On Dec. 18, at a Converse-sponsored show in Barcelona, Spain, the band sneaked a 20-minute collage film of sweatshop workers, Black Friday consumer mayhem and weeping children into their live show.
In what they described as a “Planned Contradictory Action,” in the middle of their set the group projected the video and played live ambient noise while surrounded by Converse banners. Beforehand, the band had requested as much Converse advertising onstage as possible, to enhance the contradiction. After promoters cut off the video with five minutes remaining, they finished their set and wryly thanked the brand for hosting them.
Singer-drummer Dean Spunt released a statement on the action (which, obviously, didn’t go over well with the event’s corporate promoters), which is printed below in full. It’s not the first anti-corporate musical stance the band has taken this year - in June, No Age headlined a protest against a planned Wal-Mart in L.A.’s Chinatown.
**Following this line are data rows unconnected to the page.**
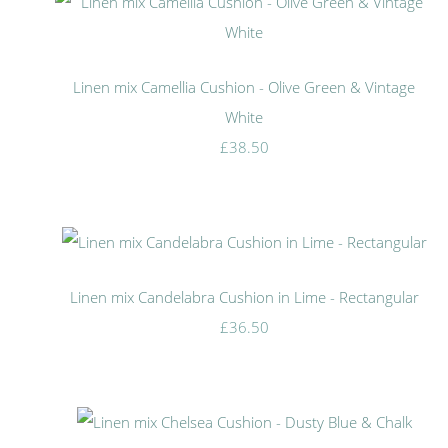
Linen mix Camellia Cushion - Olive Green & Vintage
White
£38.50
Linen mix Candelabra Cushion in Lime - Rectangular
£36.50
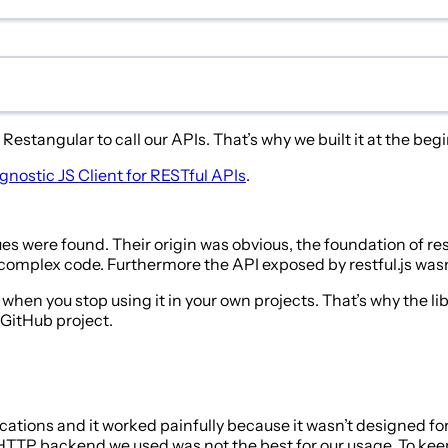
stangular to call our APIs. That’s why we built it at the beg
ostic JS Client for RESTful APIs
.
s were found. Their origin was obvious, the foundation of res
y complex code. Furthermore the API exposed by restful.js was
 when you stop using it in your own projects. That’s why the l
GitHub project.
cations and it worked painfully because it wasn’t designed for
P backend we used was not the best for our usage. To keep co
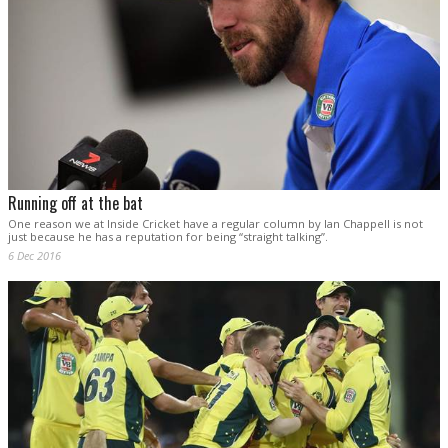
Running off at the bat
One reason we at Inside Cricket have a regular column by Ian Chappell is not
just because he has a reputation for being “straight talking”.
6 Dec 2016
On November 21st, No Age was asked to perform in Barcelona at a concert sponsored by Converse shoes. After several discussions over email regarding where banners could be placed, in contradiction to our contract, I allowed and agreed to as much overt advertising as possible. We asked for a projector to show visuals while we performed. For our performance we played 6 songs, the lights came down and the projectionist played the video piece we had made, we kept playing sounds from the stage. It contained images of Black Friday consumers with abstract text I had written, images of sweatshop workers, crying babies, protesters and excerpts from an article about Nike owning Converse shoes and the conditions of the factories and the workers that had been written in November of 2011 by the Associated Press. The promoter tried to shut the video off after about 8 minutes, I yelled at him to keep it playing, he eventually shut it off at about 15 minutes, not allowing the video to finish its duration of about 20 minutes. We played 6 more songs, I thanked Converse shoes, we packed up and we left.